During a government session on February 21, Minister of Economic Development and Investment Tigran Khachatryan introduced the new, $45-per-ton duty as a means of “equalizing the pricing of imported and locally produced cement.” Khachatyran said that imports of cement had tripled over the past year because “neighboring countries” had increased subsidies to their domestic cement manufacturers, allowing them to undercut their Armenian competition.
One of those competitors is Tsarukyan’s Ararat Cement. In May, Tsarukyan visited a factory in the Ararat region to meet with employees. He complained that cheap cement from Iran was threatening the business and that it was struggling to keep all 1,200 of its workers employed. “Before we were able to export cement to Georgia and Iran and then it reversed, Iran is importing 500 tons of cheap cement every day,” he said.
Prime Minister Nikol Pashinyan – who came into office on promises to tackle corruption but subsequently reached a sort of accommodation with Tsarukyan, the country’s biggest oligarch – questioned the policy. “Are we sure that our manufacturers of cement are doing everything in their power to advance their technology or to bring prices down?” he asked Khachatyran at the government session.
Khachatryan replied that local manufacturers are acting in good faith: “I talked to one of the manufacturers – the biggest – in detail.” The manufacturer said that the price had gone down about 13 percent as the result of adopting energy-saving technology. Khachatryan did not specify which manufacturer he was referring to; Tsarukyan’s name was not mentioned at the meeting.
Pashinyan ultimately approved the duty, which will next be sent to the parliament for a vote. While duties like this would normally enter into force six months after being announced, Khachatryan said that “taking into consideration the urgency of the situation it should enter into force in 10 days.”

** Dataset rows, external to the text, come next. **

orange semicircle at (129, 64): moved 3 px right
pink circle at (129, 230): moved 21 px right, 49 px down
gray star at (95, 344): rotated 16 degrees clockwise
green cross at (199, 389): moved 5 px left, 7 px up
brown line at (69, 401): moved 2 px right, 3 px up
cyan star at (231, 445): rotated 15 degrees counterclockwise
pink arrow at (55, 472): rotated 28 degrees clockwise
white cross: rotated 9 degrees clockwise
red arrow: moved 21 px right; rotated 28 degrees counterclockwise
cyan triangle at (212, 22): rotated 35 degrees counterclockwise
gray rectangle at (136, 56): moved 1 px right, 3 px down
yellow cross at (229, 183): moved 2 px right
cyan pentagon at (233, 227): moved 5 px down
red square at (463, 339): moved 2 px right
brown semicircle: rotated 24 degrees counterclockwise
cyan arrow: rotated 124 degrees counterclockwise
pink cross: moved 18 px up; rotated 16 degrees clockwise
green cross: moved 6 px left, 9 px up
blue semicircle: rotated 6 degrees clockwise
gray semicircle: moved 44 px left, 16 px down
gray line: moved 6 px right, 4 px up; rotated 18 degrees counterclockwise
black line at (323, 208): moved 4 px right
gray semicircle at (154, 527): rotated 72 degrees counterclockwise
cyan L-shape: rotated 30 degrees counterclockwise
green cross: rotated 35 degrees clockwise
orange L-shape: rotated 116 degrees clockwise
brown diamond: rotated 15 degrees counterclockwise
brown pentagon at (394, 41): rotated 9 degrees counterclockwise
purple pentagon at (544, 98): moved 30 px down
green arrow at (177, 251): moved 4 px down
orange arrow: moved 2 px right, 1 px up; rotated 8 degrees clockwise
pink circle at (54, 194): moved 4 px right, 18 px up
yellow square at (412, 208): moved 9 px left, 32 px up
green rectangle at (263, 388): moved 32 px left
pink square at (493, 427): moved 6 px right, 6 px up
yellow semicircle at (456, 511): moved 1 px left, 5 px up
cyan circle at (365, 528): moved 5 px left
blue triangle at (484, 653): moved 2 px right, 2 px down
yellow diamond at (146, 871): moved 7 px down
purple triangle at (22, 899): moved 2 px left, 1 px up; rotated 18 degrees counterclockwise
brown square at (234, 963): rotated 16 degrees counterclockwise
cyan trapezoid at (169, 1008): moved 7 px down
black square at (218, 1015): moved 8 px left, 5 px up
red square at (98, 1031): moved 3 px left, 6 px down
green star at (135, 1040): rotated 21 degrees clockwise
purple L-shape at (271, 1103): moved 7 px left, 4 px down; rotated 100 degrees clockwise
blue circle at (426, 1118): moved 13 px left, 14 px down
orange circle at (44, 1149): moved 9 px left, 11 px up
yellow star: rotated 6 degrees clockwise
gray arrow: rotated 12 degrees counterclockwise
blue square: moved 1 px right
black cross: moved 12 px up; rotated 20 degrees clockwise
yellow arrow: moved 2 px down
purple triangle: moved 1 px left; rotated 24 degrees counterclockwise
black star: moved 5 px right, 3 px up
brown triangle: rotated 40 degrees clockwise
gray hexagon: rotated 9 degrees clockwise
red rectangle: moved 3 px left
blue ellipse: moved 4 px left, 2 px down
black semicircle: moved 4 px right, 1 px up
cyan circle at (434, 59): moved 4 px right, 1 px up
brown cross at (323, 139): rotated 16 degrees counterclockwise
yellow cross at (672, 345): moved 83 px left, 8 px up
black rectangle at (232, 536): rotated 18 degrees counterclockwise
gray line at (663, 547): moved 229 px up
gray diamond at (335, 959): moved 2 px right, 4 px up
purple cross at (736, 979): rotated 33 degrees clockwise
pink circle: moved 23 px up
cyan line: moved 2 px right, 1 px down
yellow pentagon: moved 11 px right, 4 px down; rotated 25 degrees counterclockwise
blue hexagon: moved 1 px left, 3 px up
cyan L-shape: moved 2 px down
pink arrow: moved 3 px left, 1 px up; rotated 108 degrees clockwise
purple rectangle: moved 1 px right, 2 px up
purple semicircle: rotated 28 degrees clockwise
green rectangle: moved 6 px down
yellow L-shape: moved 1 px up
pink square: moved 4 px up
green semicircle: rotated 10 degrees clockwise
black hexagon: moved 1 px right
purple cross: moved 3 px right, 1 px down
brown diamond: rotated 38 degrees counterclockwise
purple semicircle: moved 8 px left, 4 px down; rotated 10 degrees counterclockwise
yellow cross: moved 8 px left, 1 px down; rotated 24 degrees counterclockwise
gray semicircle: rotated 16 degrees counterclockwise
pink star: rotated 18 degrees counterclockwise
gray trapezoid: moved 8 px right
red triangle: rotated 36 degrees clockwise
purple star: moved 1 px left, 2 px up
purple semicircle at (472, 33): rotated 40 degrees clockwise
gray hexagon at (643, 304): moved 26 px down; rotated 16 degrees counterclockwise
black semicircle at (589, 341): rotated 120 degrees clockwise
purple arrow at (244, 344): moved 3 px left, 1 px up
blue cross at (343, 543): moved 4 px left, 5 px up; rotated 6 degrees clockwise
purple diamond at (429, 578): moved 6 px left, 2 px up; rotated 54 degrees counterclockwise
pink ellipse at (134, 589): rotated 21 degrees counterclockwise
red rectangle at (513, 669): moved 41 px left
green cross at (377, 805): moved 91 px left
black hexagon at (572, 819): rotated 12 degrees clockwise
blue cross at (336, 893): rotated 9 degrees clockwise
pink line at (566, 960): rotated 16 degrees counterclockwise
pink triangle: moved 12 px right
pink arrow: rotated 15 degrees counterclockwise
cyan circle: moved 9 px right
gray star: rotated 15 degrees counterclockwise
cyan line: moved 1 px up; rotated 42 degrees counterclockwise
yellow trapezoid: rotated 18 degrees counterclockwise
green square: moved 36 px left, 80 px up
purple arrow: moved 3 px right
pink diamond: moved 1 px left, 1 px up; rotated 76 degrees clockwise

Tsarukyan’s Prosperous Armenia party is the second largest in parliament after winning just over eight percent of the vote in December’s elections.
“Tsarukyan got his way; the imports of cement will be limited,” read one headline on the news website panarmenian.net. “Did the government make a decision on cement for Tsarukyan?” went another headline, on news.am.
One member of parliament from Prosperous Armenia defended the new tariff against accusations of favoritism. Sergey Bagratyan noted that Ararat will not be the only beneficiary of the duty, but the country’s other cement maker, Hrazdan, will benefit as well. “When we have factories that employ thousands of people and we can’t profit under the current prices, the government has to take action to defend local manufacturers,” he told journalists on February 23.
Ani Mejlumyan is a reporter based in Yerevan.